YOUR TASK ->
When you copy the entries, omit the images and keep every word as it is.

MATERIAL FOR THE TASK ->
━━━━━━━━━━━━━━━━━━━━

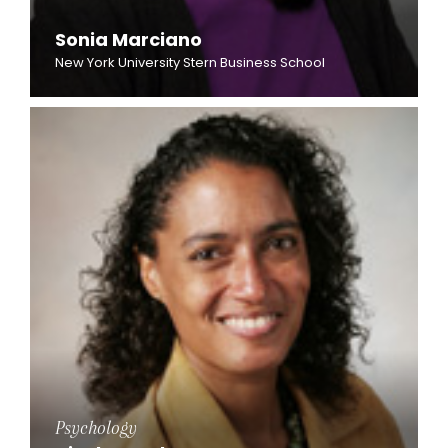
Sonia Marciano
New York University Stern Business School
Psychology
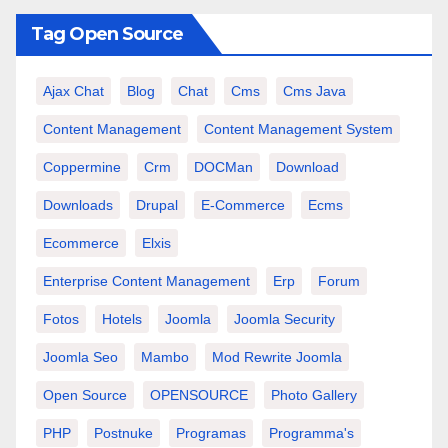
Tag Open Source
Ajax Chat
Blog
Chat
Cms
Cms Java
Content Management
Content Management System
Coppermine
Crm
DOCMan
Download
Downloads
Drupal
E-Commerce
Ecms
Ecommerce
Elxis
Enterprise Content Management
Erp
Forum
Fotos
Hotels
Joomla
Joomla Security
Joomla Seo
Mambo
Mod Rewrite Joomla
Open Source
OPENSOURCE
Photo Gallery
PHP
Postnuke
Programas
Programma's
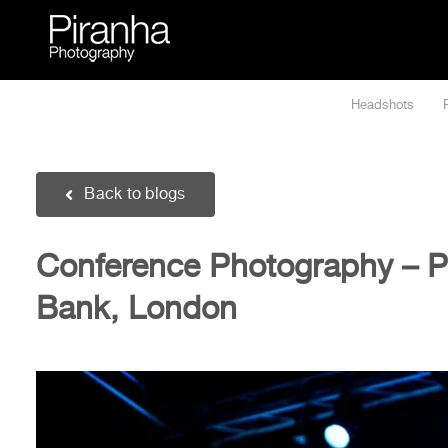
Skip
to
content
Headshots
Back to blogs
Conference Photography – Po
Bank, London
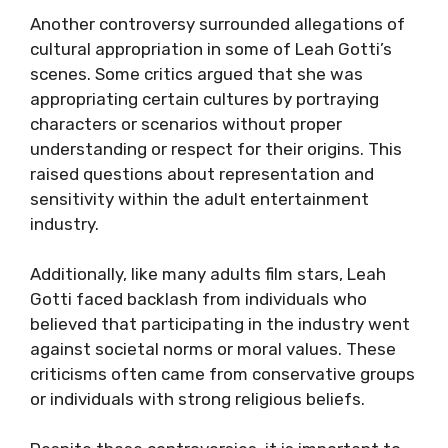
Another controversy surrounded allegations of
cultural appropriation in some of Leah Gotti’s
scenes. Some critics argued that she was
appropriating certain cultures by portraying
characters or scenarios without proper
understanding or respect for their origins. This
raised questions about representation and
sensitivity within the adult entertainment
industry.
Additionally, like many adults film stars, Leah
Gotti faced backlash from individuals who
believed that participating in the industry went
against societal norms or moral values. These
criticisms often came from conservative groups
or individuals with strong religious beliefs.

━━━━━━━━━━━━━━━━━━━━

OUTPUT OF THE EXERCISE ->
Sonia Marciano
New York University Stern Business School
Psychology
Tag Open Source
Ajax Chat
Blog
Chat
Cms
Cms Java
Content Management
Content Management System
Coppermine
Crm
DOCMan
Download
Downloads
Drupal
E-Commerce
Ecms
Ecommerce
Elxis
Enterprise Content Management
Erp
Forum
Fotos
Hotels
Joomla
Joomla Security
Joomla Seo
Mambo
Mod Rewrite Joomla
Open Source
OPENSOURCE
Photo Gallery
PHP
Postnuke
Programas
Programma's
Skip
to
content
Headshots
Back to blogs
Conference Photography – Po
Bank, London
Another controversy surrounded allegations of
cultural appropriation in some of Leah Gotti’s
scenes. Some critics argued that she was
appropriating certain cultures by portraying
characters or scenarios without proper
understanding or respect for their origins. This
raised questions about representation and
sensitivity within the adult entertainment
industry.
Additionally, like many adults film stars, Leah
Gotti faced backlash from individuals who
believed that participating in the industry went
against societal norms or moral values. These
criticisms often came from conservative groups
or individuals with strong religious beliefs.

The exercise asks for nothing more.